Editor’s Note: This story is reprinted from Computerworld. For more Mac coverage, visit Computerworld’s Macintosh Knowledge Center.
Sprint Nextel launched a “whyPhone” campaign Tuesday to remind customers of the virtues of its wireless devices while questioning the merits of Apple’s iPhone.
Sprint doesn’t name its competitor in the campaign, which includes a whyPhone fact sheet posted on the Sprint Web site entitled “ ‘WhyPhone’ Raises Questions.”
“Sprint predicts that many customers won’t be interested in a why (pay-an-extra-400-hundred-dollars-or-more-phone) Phone,” the fact sheet reads, explaining that Sprint offers more than a dozen phones with music capabilities, and many are less than $100 with a two-year agreement.
The fact sheet includes nine other reasons not to buy an iPhone, such as “why (use-an-inferior-network) Phone,” while touting the Sprint Power Vision network, whose average download speeds start at 400Kbit/sec. The iPhone works exclusively with AT&T’s network.
Other reasons point to problems iPhone is expected to cause for access to corporate e-mail or iPhone’s need for an iTunes account through a computer.
Sprint spokesman Aaron Radelet, while scrupulously never mentioning the name “iPhone,” would not comment on market surveys showing that some Sprint customers and those of other carriers are expected to switch to AT&T and the iPhone.
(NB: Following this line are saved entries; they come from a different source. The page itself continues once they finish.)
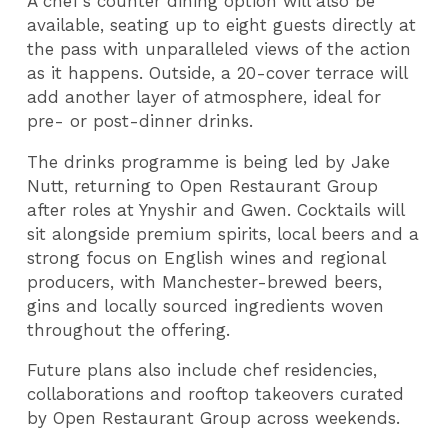
A chef’s counter dining option will also be
available, seating up to eight guests directly at
the pass with unparalleled views of the action
as it happens. Outside, a 20-cover terrace will
add another layer of atmosphere, ideal for
pre- or post-dinner drinks.
The drinks programme is being led by Jake
Nutt, returning to Open Restaurant Group
after roles at Ynyshir and Gwen. Cocktails will
sit alongside premium spirits, local beers and a
strong focus on English wines and regional
producers, with Manchester-brewed beers,
gins and locally sourced ingredients woven
throughout the offering.
Future plans also include chef residencies,
collaborations and rooftop takeovers curated
by Open Restaurant Group across weekends.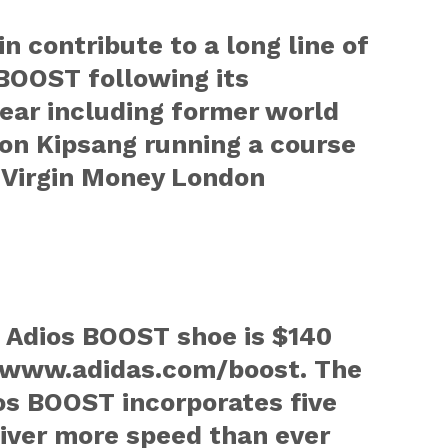
in contribute to a long line of
BOOST following its
year including former world
on Kipsang running a course
4 Virgin Money London
o Adios BOOST shoe is $140
at www.adidas.com/boost. The
os BOOST incorporates five
liver more speed than ever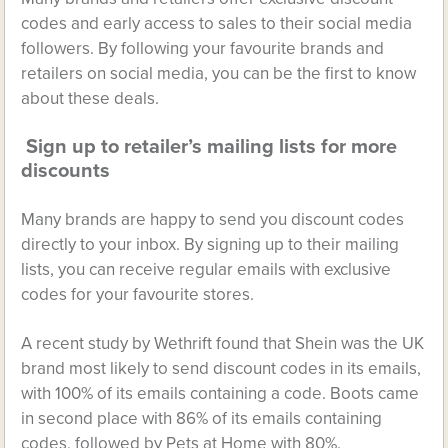
codes and early access to sales to their social media
followers. By following your favourite brands and
retailers on social media, you can be the first to know
about these deals.
Sign up to retailer’s mailing lists for more
discounts
Many brands are happy to send you discount codes
directly to your inbox. By signing up to their mailing
lists, you can receive regular emails with exclusive
codes for your favourite stores.
A recent study by Wethrift found that Shein was the UK
brand most likely to send discount codes in its emails,
with 100% of its emails containing a code. Boots came
in second place with 86% of its emails containing
codes, followed by Pets at Home with 80%.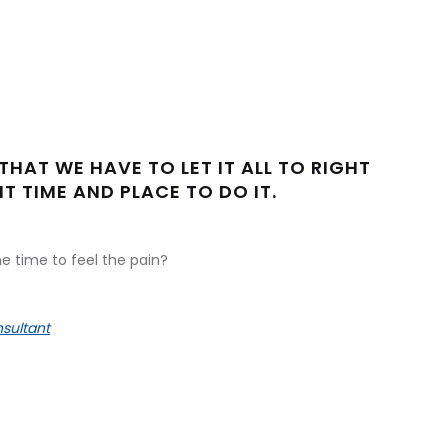
THAT WE HAVE TO LET IT ALL TO RIGHT
T TIME AND PLACE TO DO IT.
e time to feel the pain?
sultant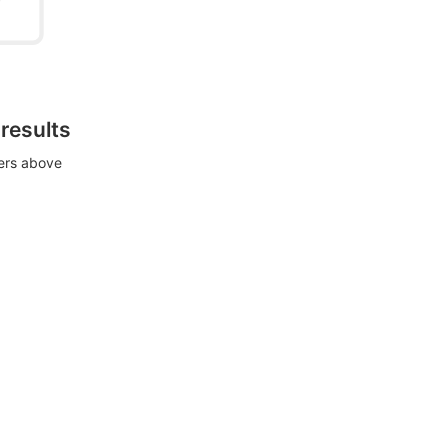
 results
ters above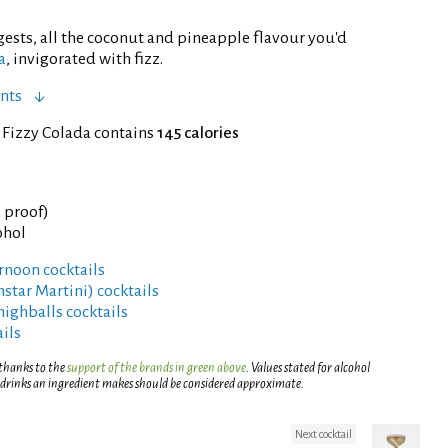
ests, all the coconut and pineapple flavour you'd
a
, invigorated with fizz.
nts
 Fizzy Colada contains
145 calories
° proof)
ohol
rnoon cocktails
rnstar Martini) cocktails
highballs cocktails
ils
 thanks to the
support of the brands in green above
. Values stated for alcohol
 drinks an ingredient makes should be considered approximate.
Next cocktail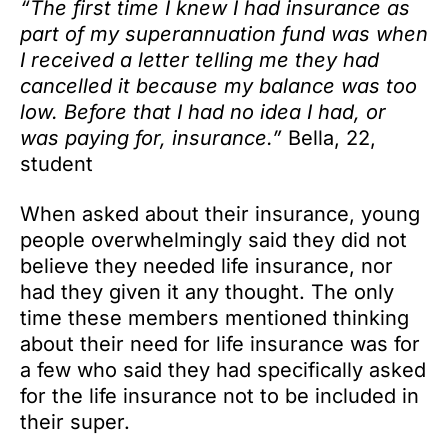
“The first time I knew I had insurance as
part of my superannuation fund was when
I received a letter telling me they had
cancelled it because my balance was too
low. Before that I had no idea I had, or
was paying for, insurance.”
Bella, 22,
student
When asked about their insurance, young
people overwhelmingly said they did not
believe they needed life insurance, nor
had they given it any thought. The only
time these members mentioned thinking
about their need for life insurance was for
a few who said they had specifically asked
for the life insurance not to be included in
their super.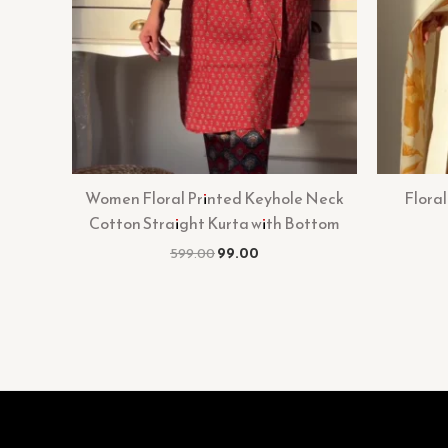
Women Floral Printed Keyhole Neck
Floral
Cotton Straight Kurta with Bottom
599.00
99.00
Instead, Radelet said Sprint currently leads the industry in average revenue per user, noting that “any additional market awareness around a device is going to help us.”
He said Sprint has plenty of phones, and customers “do not need to wait in line to get them,” apparently referring to the lines already forming outside Apple stores, although the device won’t be for sale until 6 p.m. Friday local time.
Verizon Wireless, T-Mobile and Qwest Communications International have all taken a similar tactic, pointing to the virtues of their own devices and how the scramble for the iPhone will help every industry player indirectly because of wider interest in multifunction phones.
Ivan Seidenberg, CEO of Verizon Communications, recently said the iPhone puts the burden on AT&T and Apple to change the market, and not their competitors. Last month, Motorola Chairman and CEO Ed Zander said his company is ready for competition with the iPhone.
But M:Metrics in Seattle surveyed 11,000 wireless phone users in May and found about 8 percent of Sprint’s customers expressed a “high interest” in buying an iPhone, compared with 12 percent for T-Mobile and nearly 7 percent for Verizon Wireless.